Prerequisites: Install Rust (rustup)

Rust is fast, safe, and crossplatform. Installing it will make your machine better. Consider yourself privileged.

Linux/macOS:

curl --proto '=https' --tlsv1.2 -sSf https://sh.rustup.rs | sh
# load cargo for this shell
source "$HOME/.cargo/env"
# ensure stable is up to date
rustup update stable
rustc --version
cargo --version
# after install you may need to reload your shell, e.g.:
exec bash   # or: exec zsh / exec fish

Windows (for the brave): install from https://rustup.rs with the MSVC toolchain. Yes, youll need Visual Studio Build Tools. You chose Windows — enjoy the ride.

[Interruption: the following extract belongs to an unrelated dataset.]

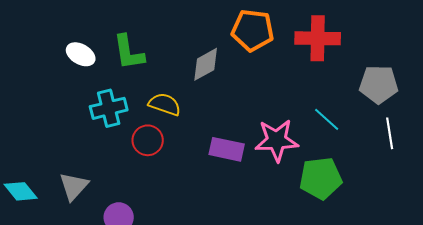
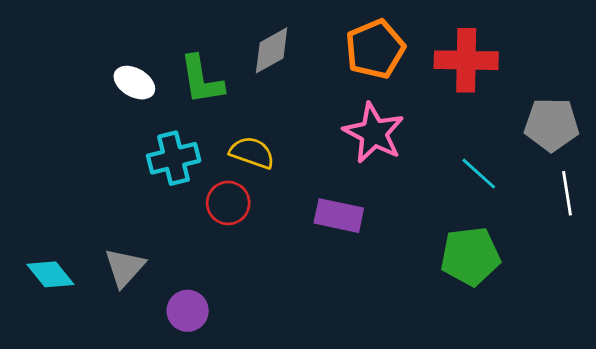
orange pentagon: (253, 30) -> (375, 49), turned -30
gray diamond: (206, 64) -> (272, 50), moved
pink star: (277, 140) -> (374, 133), moved, turned 30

Raspberry Pi / Ubuntu / PopOS (required)

Install GPU support with apt command below

sudo apt-get update
sudo apt-get install libdrm-dev libdrm-amdgpu1

Additional note for Raspberry Pi users. Please update your system to use the newest kernel available through app, kernel version 6.6+ will use considerably less overall CPU to run the agent. For example on a rpi4 the kernel < 6.6 the agent will consume .8 cpu but on the same hardware on > 6.6 the agent will consume only .2 cpu. (these numbers indicate continuous polling at web socket endpoints, when not in use the usage is 0)


Architecture

Two components:

  1. Agent (remote): small Rust WS server using sysinfo + /proc. It collects metrics only when the client requests them over the WebSocket (request-driven). No background sampling loop.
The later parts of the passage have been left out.